Unicorn Conference


At this past weekend’s writers conference, I  realized one of my dreams in life: I made an agent laugh.*

*Ok, that’s a lie. My dream is to be published, and by someone other than myself. She really did laugh, though, and it was a “Hahaha, that was funny” laugh, not an “Are you kidding?” one.**

**Have you noticed my footnotes are often longer than the main part of the post? You hadn’t? Then I’m sorry I called your attention to it.

The Power of Social Media


So I’m on my way to a writers conference in Purchase, NY and I leave my laptop in the cab from Penn Station to Grand Central.* I do not have the cab driver’s medallion number. I am in the last ring in Hell. An hour later I get a tweet from a wonderful man.**

Found your laptop in cab.

And he gave me the driver’s medallion # and phone. I got my laptop back.***

Of course the destination is irrelevant. I just added it for local color.

**I would tell you his name, but then you’ll expect him to find your laptop, too.

***Which you already guessed, because I don’t tell sad stories, unless they’re also very funny.

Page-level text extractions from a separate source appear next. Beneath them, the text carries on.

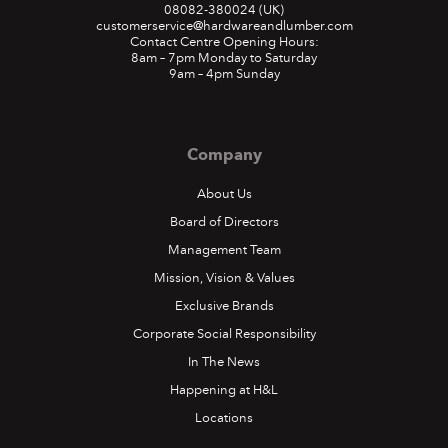
08082-380024
(UK)
customerservice@hardwareandlumber.com
Contact Centre Opening Hours:
8am – 7pm Monday to Saturday
9am – 4pm Sunday
Company
About Us
Board of Directors
Management Team
Mission, Vision & Values
Exclusive Brands
Corporate Social Responsibility
In The News
Happening at H&L
Locations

One of the problems with doing revisions is sometimes* the timeline ends up totally screwed up, as in, Thursday becomes the day before Tuesday, and a character enters 8th grade at age 3. So I’m working on timelines this week, which is hateful, but essential, as none of my novels involve wormholes.

*Meaning always



Why is it some of the worst shows I’ve ever seen had no intermissions? It’s almost like the playwright said to himself, “If I put in an intermission, everybody will leave at the end of Act I.” Some people will leave anyway, but not me. I’m afraid I’d hurt the actors’ feelings, unless I yelled, “It’s not you. IT’S THE PLAY.”*

*I have excellent theatre manners, so I wouldn’t, tempting though it might be.